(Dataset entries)
- Opening Delimiter -

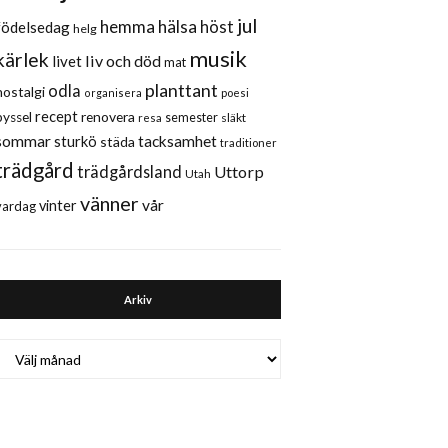
jul
hemma
hälsa
höst
födelsedag
helg
musik
kärlek
liv och död
livet
mat
planttant
odla
nostalgi
organisera
poesi
recept
renovera
pyssel
semester
släkt
resa
sommar
sturkö
tacksamhet
städa
traditioner
trädgård
trädgårdsland
Uttorp
Utah
vänner
vår
vinter
vardag
Arkiv
Arkiv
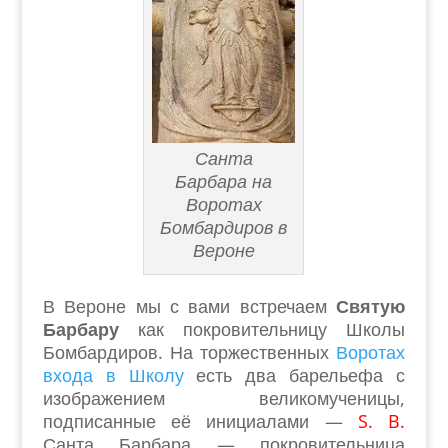
Санта
Барбара на
Воротах
Бомбардиров в
Вероне
В Вероне мы с вами встречаем
Святую
Барбару
как покровительницу Школы
Бомбардиров. На торжественных
Воротах
входа в Школу
есть два барельефа с
изображением великомученицы,
подписанные её инициалами —
S. B.
Санта Барбара — покровительница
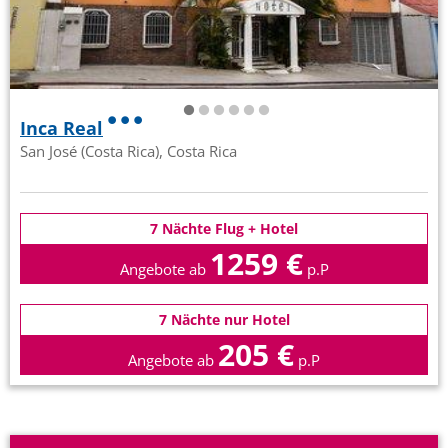
Inca Real
San José (Costa Rica), Costa Rica
7 Nächte Flug + Hotel
1259 €
Angebote ab
p.P
7 Nächte nur Hotel
205 €
Angebote ab
p.P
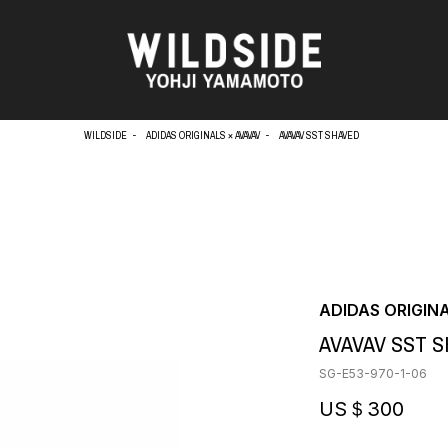
WILDSIDE
ADIDAS ORIGINALS × AVAVAV
AVAVAV SST SHAVED
天野タケル
アウターウェア
Brassai
ニット
O
CA7RIEL & Paco Amoroso
シャツ
CHITO
カットソー
OOD®
五木田 智央
パンツ
ADIDAS ORIGIN
梶芽衣子
スカート
 TEXTILE
AVAVAV SST 
森山大道
ドレス
AME
水の江滝子
シューズ
SG-E53-970-1-06
鈴木 清順
バッグ
TAKAY
ハット
US＄300
内田すずめ
アクセサリー
AN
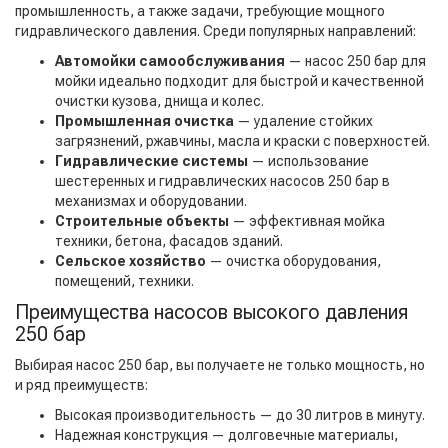
промышленность, а также задачи, требующие мощного
гидравлического давления. Среди популярных направлений:
Автомойки самообслуживания
— насос 250 бар для
мойки идеально подходит для быстрой и качественной
очистки кузова, днища и колес.
Промышленная очистка
— удаление стойких
загрязнений, ржавчины, масла и краски с поверхностей.
Гидравлические системы
— использование
шестеренных и гидравлических насосов 250 бар в
механизмах и оборудовании.
Строительные объекты
— эффективная мойка
техники, бетона, фасадов зданий.
Сельское хозяйство
— очистка оборудования,
помещений, техники.
Преимущества насосов высокого давления
250 бар
Выбирая насос 250 бар, вы получаете не только мощность, но
и ряд преимуществ:
Высокая производительность — до 30 литров в минуту.
Надежная конструкция — долговечные материалы,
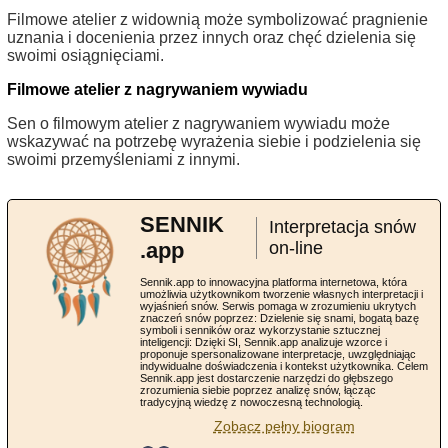
Filmowe atelier z widownią może symbolizować pragnienie
uznania i docenienia przez innych oraz chęć dzielenia się
swoimi osiągnięciami.
Filmowe atelier z nagrywaniem wywiadu
Sen o filmowym atelier z nagrywaniem wywiadu może
wskazywać na potrzebę wyrażenia siebie i podzielenia się
swoimi przemyśleniami z innymi.
SENNIK
Interpretacja snów
.app
on-line
Sennik.app to innowacyjna platforma internetowa, która
umożliwia użytkownikom tworzenie własnych interpretacji i
wyjaśnień snów. Serwis pomaga w zrozumieniu ukrytych
znaczeń snów poprzez: Dzielenie się snami, bogatą bazę
symboli i senników oraz wykorzystanie sztucznej
inteligencji: Dzięki SI, Sennik.app analizuje wzorce i
proponuje spersonalizowane interpretacje, uwzględniając
indywidualne doświadczenia i kontekst użytkownika. Celem
Sennik.app jest dostarczenie narzędzi do głębszego
zrozumienia siebie poprzez analizę snów, łącząc
tradycyjną wiedzę z nowoczesną technologią.
Zobacz pełny biogram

- Closing Delimiter -

§ What you will do:
When the string "очистка" appears in a line of the records above, that line is to be copied.

§ Exercise response:
Промышленная очистка
— очистка оборудования,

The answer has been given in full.